If your school has a nuclear pharmacy course in the curriculum, you'll be using calculus.
 
calc..

im still debating which health position im fully interested in

however i've done tons of research and most say that pharmacy schools require not just recommend calc 1 and 2..
which idk seems weird ... is there any practical use of calc in pharmacy?

To add to this... why not ask whether there is any practical use of any of the pre-req's for pharmacy?

Majority of it you'll either relearn in the first year of pharmacy, or you'll forget.

Think you'll use much of the intro-chem material in real life? You only use the dilution equation when working in a laboratory setting.

The use of any class you take as an undergraduate is just for knowledge. Pure intellectual knowledge, to expand your horizons.

This is why I took every chemistry class offered at my university (with corresponding lab components, IN THE REAL WORLD YOU DON'T WRITE THOSE SAME CRAPPY LAB REPORTS). I took tons of religions courses, sociology courses, philosophy courses, etc. during my 4 years as an undergrad. Did I even need any of those for "pharmacy" or anything? NO.

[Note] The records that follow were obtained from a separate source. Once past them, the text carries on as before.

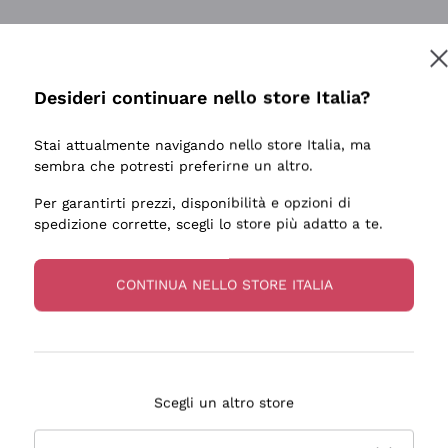
Desideri continuare nello store Italia?
Stai attualmente navigando nello store Italia, ma
sembra che potresti preferirne un altro.
Per garantirti prezzi, disponibilità e opzioni di
spedizione corrette, scegli lo store più adatto a te.
CONTINUA NELLO STORE ITALIA
Scegli un altro store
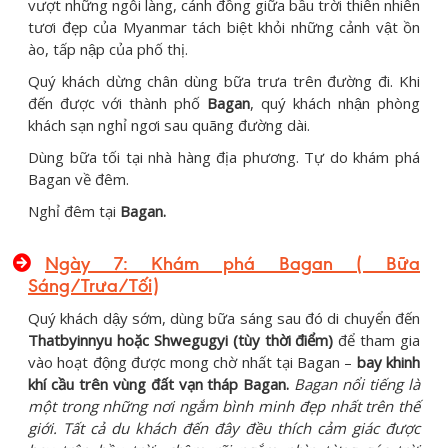
vượt những ngôi làng, cánh đồng giữa bầu trời thiên nhiên
tươi đẹp của Myanmar tách biệt khỏi những cảnh vật ồn
ào, tấp nập của phố thị.
Quý khách dừng chân dùng bữa trưa trên đường đi. Khi
đến được với thành phố
Bagan
, quý khách nhận phòng
khách sạn nghỉ ngơi sau quãng đường dài.
Dùng bữa tối tại nhà hàng địa phương. Tự do khám phá
Bagan về đêm.
Nghỉ đêm tại
Bagan.
Ngày 7: Khám phá Bagan ( Bữa
Sáng/Trưa/Tối)
Quý khách dậy sớm, dùng bữa sáng sau đó di chuyển đến
Thatbyinnyu hoặc Shwegugyi (tùy thời điểm)
để tham gia
vào hoạt động được mong chờ nhất tại Bagan –
bay khinh
khí cầu trên vùng đất vạn tháp Bagan.
Bagan nổi tiếng là
một trong những nơi ngắm bình minh đẹp nhất trên thế
giới. Tất cả du khách đến đây đều thích cảm giác được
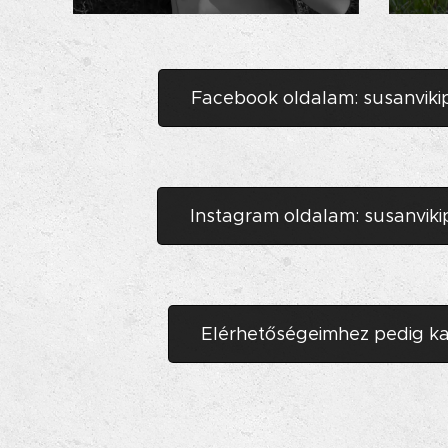
Facebook oldalam: susanvik
Instagram oldalam: susanvik
Elérhetőségeimhez pedig katt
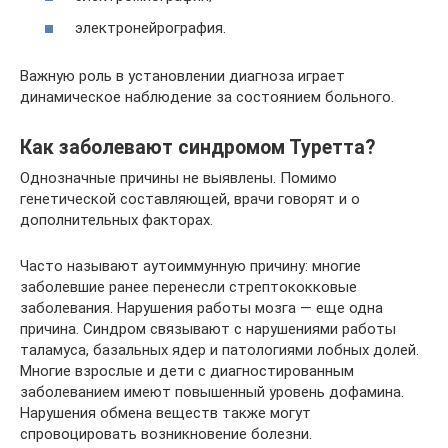
электронейрография.
Важную роль в установлении диагноза играет
динамическое наблюдение за состоянием больного.
Как заболевают синдромом Туретта?
Однозначные причины не выявлены. Помимо
генетической составляющей, врачи говорят и о
дополнительных факторах.
Часто называют аутоиммунную причину: многие
заболевшие ранее перенесли стрептококковые
заболевания. Нарушения работы мозга — еще одна
причина. Синдром связывают с нарушениями работы
таламуса, базальных ядер и патологиями лобных долей.
Многие взрослые и дети с диагностированным
заболеванием имеют повышенный уровень дофамина.
Нарушения обмена веществ также могут
спровоцировать возникновение болезни.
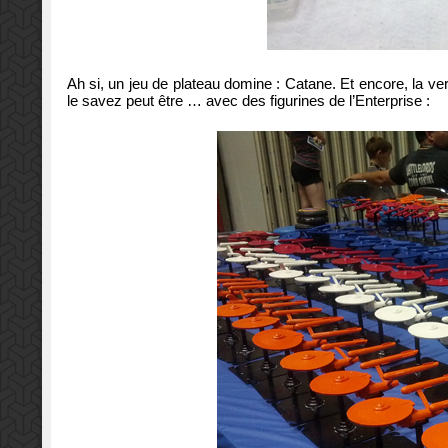
Ah si, un jeu de plateau domine : Catane. Et encore, la ve
le savez peut être … avec des figurines de l’Enterprise :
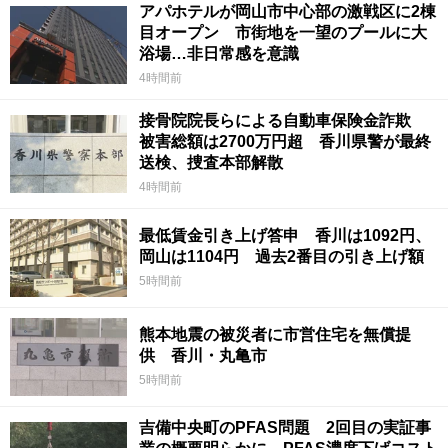
アパホテルが岡山市中心部の激戦区に2棟
目オープン 市街地を一望のプールに大
浴場…非日常感を意識
4時間前
接骨院院長らによる自動車保険金詐欺
被害総額は2700万円超 香川県警が最終
送検、捜査本部解散
4時間前
最低賃金引き上げ答申 香川は1092円、
岡山は1104円 過去2番目の引き上げ額
5時間前
熊本地震の被災者に市営住宅を無償提
供 香川・丸亀市
5時間前
吉備中央町のPFAS問題 2回目の実証事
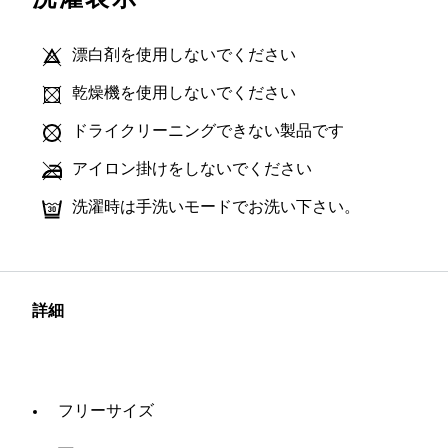
漂白剤を使用しないでください
乾燥機を使用しないでください
ドライクリーニングできない製品です
アイロン掛けをしないでください
洗濯時は手洗いモードでお洗い下さい。
詳細
フリーサイズ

But it sure was interesting while in school.
 
How'd you like it? Chemistry for Dummies is great. I'm reading it now.

I've also read Golf for Dummies. ;)

it was very helpful! very simplified, but had a basic coverage of all of calc I and that was enough to remember all the general rules and derivatives/integrals. i definitely recommend it for a review.
 
it was very helpful! very simplified, but had a basic coverage of all of calc I and that was enough to remember all the general rules and derivatives/integrals. i definitely recommend it for a review.

Cool. Thanks. I've never been very mathy so maybe it'll work for me when I get to that point. :xf:
 
There's many resources to get you through calc which include tutoring, the video tutorials that come with some books, and other resources that you can find online. Finding a friend in engineering to help you think through problems helps a ton too! (that's what I did for physics and calc)
 
All schools vary. Some schools, like St. John University in NYC would not even require students to take the PCAT.